# Paralympic Rugby



## Furryanimal (Aug 29, 2021)

_



_


----------



## feywon (Aug 29, 2021)

i'm in USA and getting a message that "The uploader has not made this video available in your country."  Going to try loading one i found for other Americans to catch a glimpse.  We do have a team participating in current one i believe, but this clip from 2016.


----------



## Warrigal (Aug 29, 2021)

Wheelchair rugby is quite thrilling. Hubby and I went to see the Invictus games in Sydney and watched two semi finals of this game. I think it was US v UK and Australia v France. We enjoyed it very much.


----------



## feywon (Aug 29, 2021)

Warrigal said:


> Wheelchair rugby is quite thrilling. Hubby and I went to see the Invictus games in Sydney and watched two semi finals of this game. I think it was US v UK and Australia v France. We enjoyed it very much.

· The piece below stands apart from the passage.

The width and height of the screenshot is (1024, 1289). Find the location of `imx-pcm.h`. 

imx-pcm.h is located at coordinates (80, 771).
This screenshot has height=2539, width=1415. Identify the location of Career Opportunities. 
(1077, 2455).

i agree. i don't watch sports much but the paralympics do hold my attention more than regular.  Might be because i've known people who are 'differently abled' in various ways all my life.  More than once thinking about their solutions to challenges has motivated me to find ways around my own, to my mind lesser, challenges.


----------



## Furryanimal (Aug 29, 2021)

feywon said:


> i'm in USA and getting a message that "The uploader has not made this video available in your country."  Going to try loading one i found for other Americans to catch a glimpse.  We do have a team participating in current one i believe, but this clip from 2016.


VPN to UK


----------



## Kaila (Aug 29, 2021)

I too in the USA, can't get that link, but thanks for posting the thread topic.
I watched some of the Gold medal match, on mainstream TV,
today, between the UK and USA.
UK won the Gold, (their first medal ever in this sport)
and USA won the silver. (they've won Silver in this, in the past as well)

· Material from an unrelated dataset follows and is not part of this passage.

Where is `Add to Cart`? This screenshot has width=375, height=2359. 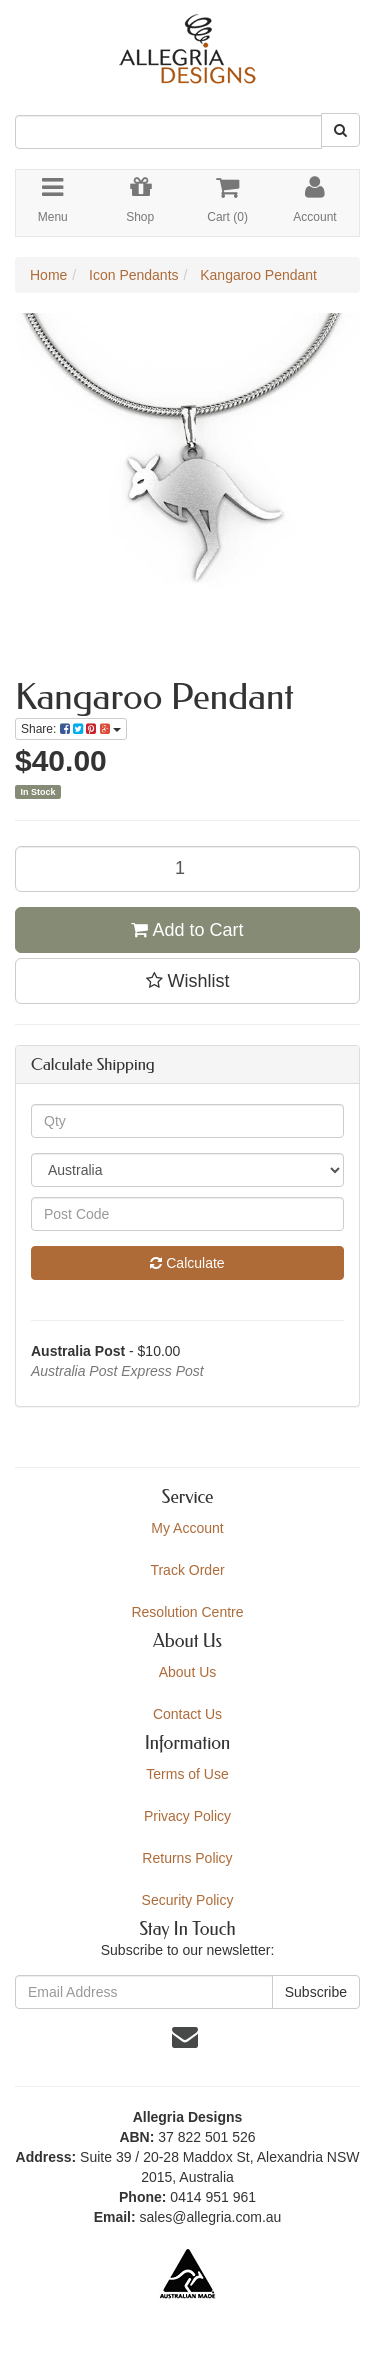 Add to Cart is located at coordinates (187, 930).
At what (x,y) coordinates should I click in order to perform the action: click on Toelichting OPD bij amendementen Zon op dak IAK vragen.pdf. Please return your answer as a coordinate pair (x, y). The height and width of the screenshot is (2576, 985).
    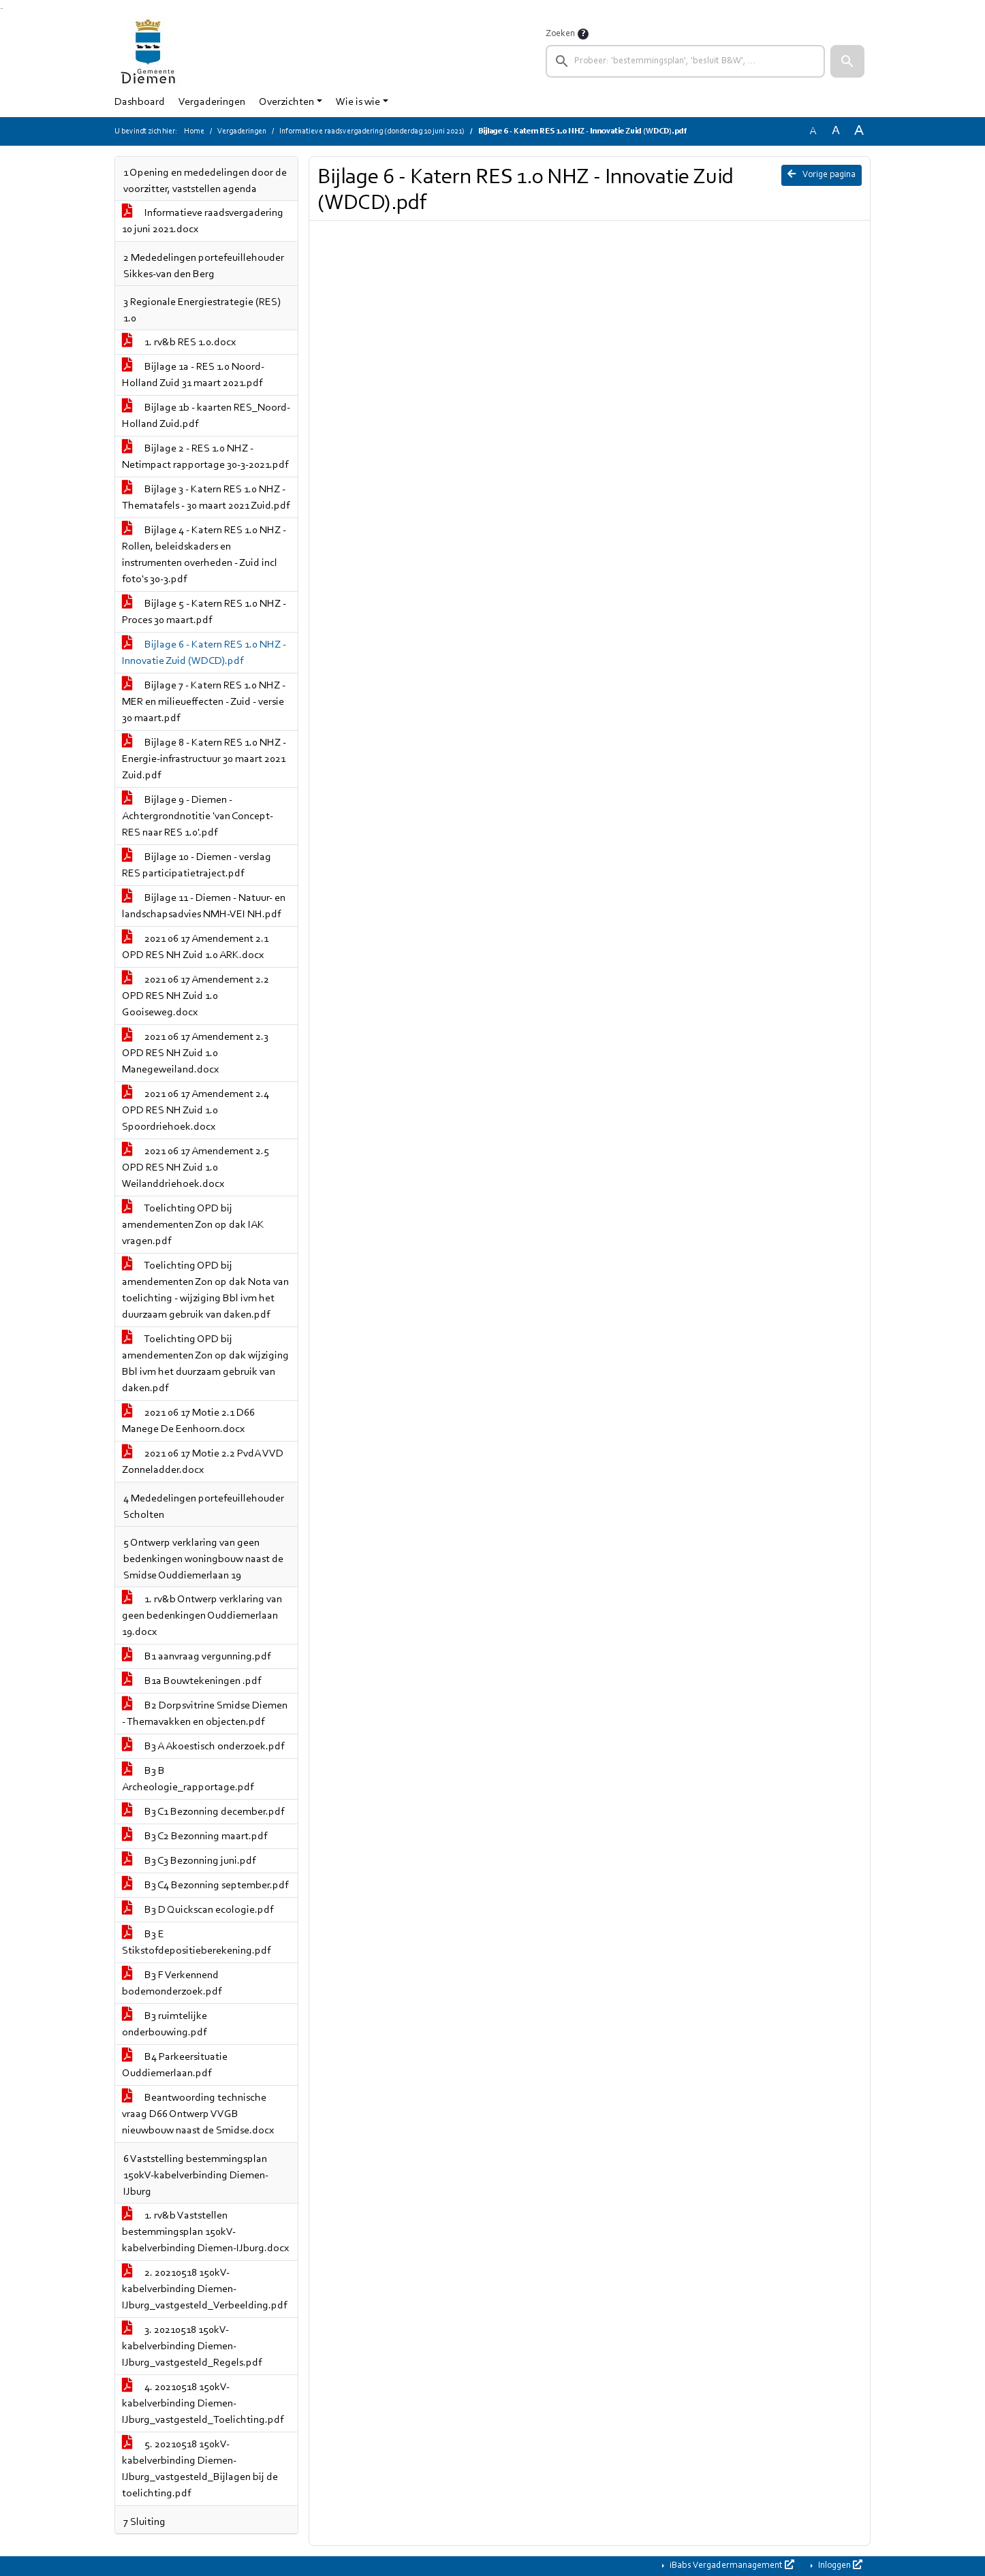     Looking at the image, I should click on (193, 1225).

It was more interesting watching than I knew, as it differs greatly from field rugby.  They played this on indoor court, similar to basketball in some ways, and rugby in others, looked like a great sport and good game.  Those wheelchairs so well-designed for feeling free and moving; it must be a great experience, which includes, in addition to the work-out and skills and strategies, the social aspects/enjoyment of team participation, interaction and cooperation.


----------